How Does the Past Look From Here?

It feels like a really strange time, as if we had been hit by a truck and pushed off the road of normality.  Looking back over the history of the United States, it is a strange time. There are few precedents for the combination of an epidemic that has taken so many lives and forced profound changes in day-to-day life; a deep economic recession; repeated natural disasters; a massive wave of protest over police violence and racial inequality; repeated use of state force to repress dissent; and a tense, nasty Presidential election.  Uncertainty about when – or if – we will return to life as we knew it has added to our anxiety and fueled frightening social and political conflicts.  But our current moment is not totally unique.  A century ago, during the latter part of World War I and its immediate aftermath, developments similar to those today left Americans wondering if their accustomed way of life might be coming to an end.

Hospital Ward (Library of Congress)

Influenza Hospital Ward, 1919 (Library of Congress)

The most obvious analog is the influenza epidemic of 1918-19.  Between September 1918 and June 1919, an estimated 675,000 people died of what was commonly called the “Spanish Flu,” the equivalent of 2.1 million deaths for our current population, far above the toll of COVID-19.  Like now, neither a cure nor a vaccine was available, only public health measures similar to ones now being deployed: masks; the closing of schools and other public places; and the quarantining of military bases, where the flu had begun its rampage.  But oddly, the epidemic seemed to have little impact on politics or the national mood.  The New York Times noted in November 1918 that “Perhaps the most notable peculiarity of the influenza epidemic is the fact that it has been attended by no traces of panic or even excitement.”  In a society more accustomed to death by contagious disease, living in the shadow of the mass slaughter of war, the flu did not have the same destabilizing effect as Coronavirus.

Actors’ strike, New York, New York, 1919. (LOC)

But the wave of strikes and demonstrations that overlapped with the flu epidemic had even greater political and social impact than the extraordinary eruption of protest that followed the killing of George Floyd.  In 1919, one out of every five wage earners went out on strike, a level never since matched, including everyone from Seattle shipbuilders to Boston policemen and New York actors to Pennsylvania steel workers.  Coming amid surging global left-wing enthusiasm, sparked by the Russian Revolution, the labor mobilization appeared to business and political leaders as an existential threat to the established order.  So did the sense of empowerment among African Americans who had gone to Europe in the Army or moved to northern cities to take newly available jobs in industry. 

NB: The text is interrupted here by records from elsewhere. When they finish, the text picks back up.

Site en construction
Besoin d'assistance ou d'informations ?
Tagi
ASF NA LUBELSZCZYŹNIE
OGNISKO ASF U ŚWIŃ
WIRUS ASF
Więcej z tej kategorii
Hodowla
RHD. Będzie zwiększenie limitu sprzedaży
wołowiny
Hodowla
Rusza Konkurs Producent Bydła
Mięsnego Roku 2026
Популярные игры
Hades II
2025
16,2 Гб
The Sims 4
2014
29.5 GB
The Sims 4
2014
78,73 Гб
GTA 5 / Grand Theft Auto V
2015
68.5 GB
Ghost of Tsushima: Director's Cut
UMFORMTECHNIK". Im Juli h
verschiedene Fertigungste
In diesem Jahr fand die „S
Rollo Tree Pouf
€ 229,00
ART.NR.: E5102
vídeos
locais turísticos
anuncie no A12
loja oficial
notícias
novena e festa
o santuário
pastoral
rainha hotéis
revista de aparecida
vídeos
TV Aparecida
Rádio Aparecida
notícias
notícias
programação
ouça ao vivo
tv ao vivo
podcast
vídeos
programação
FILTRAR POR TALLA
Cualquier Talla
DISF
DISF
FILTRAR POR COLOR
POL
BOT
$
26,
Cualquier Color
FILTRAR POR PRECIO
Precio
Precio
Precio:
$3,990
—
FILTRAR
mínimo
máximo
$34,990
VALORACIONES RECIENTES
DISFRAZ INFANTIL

State repression and vigilante violence largely succeeded in checking the forces of change.  Police, National Guard, and private thugs were used to break strikes, as employers and their allies equated labor militancy with disloyalty and foreign-led radicalism.  Congress and state legislatures passed criminal syndicalism laws and other measures designed to undermine labor and the left.  In Washington, D.C., Omaha, Chicago, and rural Arkansas, whites attacked African Americans in deadly incidents dubbed race riots but actually more like pogroms. 

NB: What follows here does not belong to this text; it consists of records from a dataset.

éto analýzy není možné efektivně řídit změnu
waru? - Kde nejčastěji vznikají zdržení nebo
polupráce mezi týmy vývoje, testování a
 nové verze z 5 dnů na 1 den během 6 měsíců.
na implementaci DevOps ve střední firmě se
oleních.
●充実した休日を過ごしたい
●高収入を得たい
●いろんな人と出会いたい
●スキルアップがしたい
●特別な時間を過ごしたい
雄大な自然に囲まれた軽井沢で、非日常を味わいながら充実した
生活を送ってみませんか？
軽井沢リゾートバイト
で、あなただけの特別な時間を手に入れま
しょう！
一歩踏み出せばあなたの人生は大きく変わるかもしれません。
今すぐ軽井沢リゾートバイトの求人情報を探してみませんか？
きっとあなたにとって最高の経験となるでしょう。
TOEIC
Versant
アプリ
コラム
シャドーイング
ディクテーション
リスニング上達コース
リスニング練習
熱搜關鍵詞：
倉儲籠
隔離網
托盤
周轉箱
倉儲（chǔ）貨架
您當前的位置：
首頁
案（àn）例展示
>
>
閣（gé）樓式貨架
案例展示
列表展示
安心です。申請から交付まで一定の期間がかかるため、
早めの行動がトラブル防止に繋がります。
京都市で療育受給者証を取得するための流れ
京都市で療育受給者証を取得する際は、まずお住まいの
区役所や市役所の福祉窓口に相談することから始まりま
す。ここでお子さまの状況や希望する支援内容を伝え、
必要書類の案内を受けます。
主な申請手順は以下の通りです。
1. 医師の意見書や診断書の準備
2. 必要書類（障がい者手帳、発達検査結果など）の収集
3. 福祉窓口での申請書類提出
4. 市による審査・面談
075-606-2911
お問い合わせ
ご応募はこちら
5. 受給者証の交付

As the 1920 election approached, the Woodrow Wilson administration brought the “Red Scare” to new heights with mass arrests of labor activists, socialists, and anarchists and the deportation of the foreign-born among them (including, most famously, Emma Goldman).  Sometimes democratic norms were simply chucked aside, as when the House of Representatives refused to seat Victor Berger, the duly-elected Socialist Party representative from Milwaukee, and the New York State Assembly expelled five Socialist assemblymen.

Red Scare Cartoon, 1919.
Put Them Out And Keep Them Out –Anarchy

By the time President Warren G. Harding was inaugurated in March 1921, after running on a call for “not nostrums but normalcy, not revolution but restoration,” the labor and left tides had already had begun to recede.  Seeking to lower social tensions, Harding not only pardoned Socialist leader Eugene V. Debs, who had been jailed for opposing World War I, but also insisted he stop by the White House for a chat.  For nearly a decade, conservative Republican administrations managed to preside over a business-dominated economy and growing inequality without serious social disruption, until the Great Depression brought it all crashing down. 

Returning to normalcy may prove more difficult this time around.  If Donald Trump wins reelection, it seems likely that social conflict, repression, and deviations from democratic norms will continue, with the scary trend toward vigilantism perhaps accelerating.  Joe Biden might do better; at least he will try to lower tensions rather than provoke them.  But even if he could restore the country to pre-COVID conditions, the economic inequality and racial inequities made more obvious than ever during the pandemic will continue to fuel dissent.  And hovering over everything are the devastating effects of climate change, making business as usual social suicide.  Getting back to normality may be not only impossible but also a terrible idea.